JACKSON, Miss. (WJTV) – In Mississippi, more than 70 school districts still think corporal punishment is the best way to handle behavioral problems.
However, there’s a much-heated debate about whether it does more harm than good.
WJTV 12’s Lanaya Lewis talked with two school districts with two different ways of doing things and one parent who thinks the time for paddling has passed.
Madison County Schools is one out of nearly 85 percent of school districts who permit paddling in the schoolhouse.
“As a school district, our number one goal is to educate students and part of that is having an orderly, disciplined classroom,” explained Madison County Schools Communication Coordinator Gene Wright.
Tucked away in the Madison Station Elementary School’s principal’s office is a wooden paddle, but they didn’t show it WJTV.
Wright says the paddle is rarely brought out, and there are strict rules when it is.
“The first step is to contact parents and discuss with them what they think the best approach would be to solve the issue. We have our policy right here where you can see our student handbook.”
In the student handbook, the rules regarding corporal punishment mention parents must be contacted first, no students can be present, and there must be a certified staff member and administrator present during the punishment.
Wright added if a parent wants to opt out of corporal punishment they have the right to do so.
“If a family decides they want to opt out of corporal punishment as a discipline option, they can absolutely do that. We request parents to send in a letter so that we put it in the student’s file.”
Traveling to Holmes County Consolidated School District, things are done differently.

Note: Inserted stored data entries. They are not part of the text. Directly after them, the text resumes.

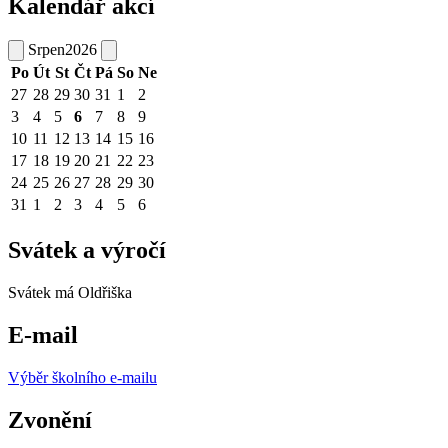
Kalendář akcí
Srpen
2026
Po
Út
St
Čt
Pá
So
Ne
27
28
29
30
31
1
2
3
4
5
6
7
8
9
10
11
12
13
14
15
16
17
18
19
20
21
22
23
24
25
26
27
28
29
30
31
1
2
3
4
5
6
Svátek a výročí
Svátek má
Oldřiška
E-mail
Výběr školního e-mailu
Zvonění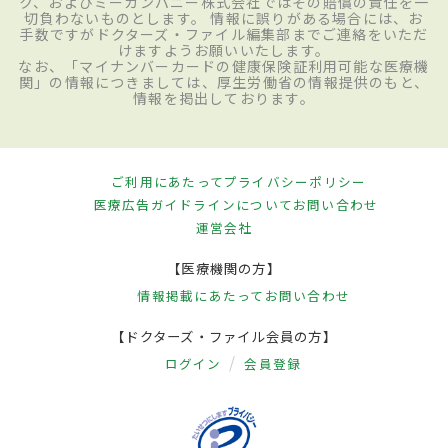
ク、およびミーカンパニー株式会社ではその賠償の責任を一
切負わないものとします。 情報に誤りがある場合には、お
手数ですがドクターズ・ファイル編集部までご連絡をいただ
けますようお願いいたします。
なお、「マイナンバーカードの健康保険証利用可能な医療機
関」の情報につきましては、厚生労働省の情報提供のもと、
情報を掲出しております。
ご利用にあたって
プライバシーポリシー
医療広告ガイドラインについて
お問い合わせ
運営会社
【医療機関の方】
情報掲載にあたって
お問い合わせ
【ドクターズ・ファイル会員の方】
ログイン
会員登録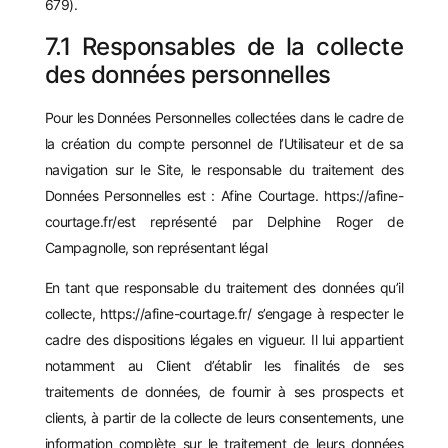
679).
7.1 Responsables de la collecte
des données personnelles
Pour les Données Personnelles collectées dans le cadre de
la création du compte personnel de l’Utilisateur et de sa
navigation sur le Site, le responsable du traitement des
Données Personnelles est : Afine Courtage.
https://afine-
courtage.fr/
est représenté par Delphine Roger de
Campagnolle, son représentant légal
En tant que responsable du traitement des données qu’il
collecte,
https://afine-courtage.fr/
s’engage à respecter le
cadre des dispositions légales en vigueur. Il lui appartient
notamment au Client d’établir les finalités de ses
traitements de données, de fournir à ses prospects et
clients, à partir de la collecte de leurs consentements, une
information complète sur le traitement de leurs données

Former Holmes County student, now Superintendent Dr. James Henderson, started with the district July 2018.
His first order of business was abolishing corporal punishment.
“There was a 5-0 vote pending that we execute with fidelity our P-B-I-S system, and as long as we were to do that than they were comfortable with the removal of corporal punishment.”
Henderson says it wasn’t easy getting corporal punishment removed from the district. Parents and faculty members weren’t too fond of the idea.
“If you continue to physically abuse a child, or spank a child, whip a child, paddle a child… that’s what that child will know. That child will grow up doing the exact same thing, and it also increases aggression.”
In Smith County, Marcie Massey, a mother of two agrees with Henderson.
She grew up getting paddled in school but doesn’t want the same for her children. Massey explained procedures surrounding corporal punishment make her uneasy.
“According to the principal if an incident happens they call you and they ask you if you want your child to be paddled or get a three-day suspension, and I’m like what if you can’t get in touch with a parent, what do you do then?”
Massey says she’s found no benefit to corporal punishment and she hopes to see something meaningful put in place.
“These kids need therapy. Legit therapy, not just a paddling. Like they need someone to talk to about these issues. Like why are they doing this, why you think this is okay?”
WJTV 12’s Lanaya Lewis reached out to all 82 Mississippi counties and found those who did practice corporal punishment had written rules that parents must consent first before paddling is administered.